Strength and conditioning coach Bill Foran said Herro’s “body is transformed.”

Boston Celtics v Miami Heat - Game Four Photo by Kevin C. Cox/Getty Images

A year ago today, Tyler Herro scored 37 points in Game 4 of the Eastern Conference Finals to lift the Miami Heat to a 3-1 series lead over the Boston Celtics. That moment was the zenith of Herro’s NBA career.

Goran Dragic’s injury forced Tyler Herro into a starting role in the NBA Finals, where he struggled. And the Heat’s 2019 first-round pick suffered nagging injuries last year and lost his last year to Kendrick Nunn.

Now heading into his third NBA season, Herro doesn’t have Goran Dragic or Nunn in the backcourt with him. Victor Oladipo will be out to start the season. As I’ve said before, Herro is the clear sixth man on this roster. Is he up for the task?

Like Oladipo, Herro has posted photos and videos to his Instagram account showcasing his workouts.

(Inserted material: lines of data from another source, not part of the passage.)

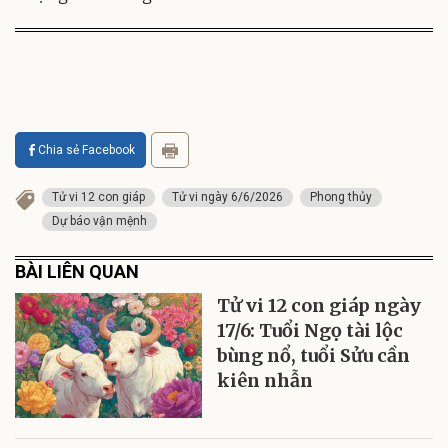
Chia sẻ Facebook
Tử vi 12 con giáp
Tử vi ngày 6/6/2026
Phong thủy
Dự báo vận mệnh
BÀI LIÊN QUAN
Tử vi 12 con giáp ngày
17/6: Tuổi Ngọ tài lộc
bùng nổ, tuổi Sửu cần
kiên nhẫn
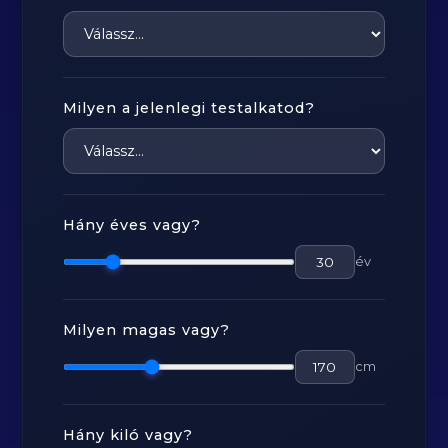
Milyen a jelenlegi testalkatod?
Hány éves vagy?
év
Milyen magas vagy?
cm
Hány kiló vagy?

Heat strength and conditioning coach Bill Foran, who is retiring after 33 years with Miami, said that Herro’s “body is transformed. He will be a much better athlete” during a phone interview with the Miami Herald. Foran said that Herro has gained 10 pounds and will be able to defend and fight through screens at a better level.

Herro’s strength should help him be a better player on both ends of the floor. Hopefully, he’ll hold his ground against opposing shooting guards and finish in traffic at a higher clip. But a lot will come down to hitting shots. Herro’s 3-point percentage dipped from 38.9 his rookie season to 36 percent last year. If he gets that percentage hovering around 40 percent — and Herro’s added muscle helps him become a more complete player — Miami will be in good shape.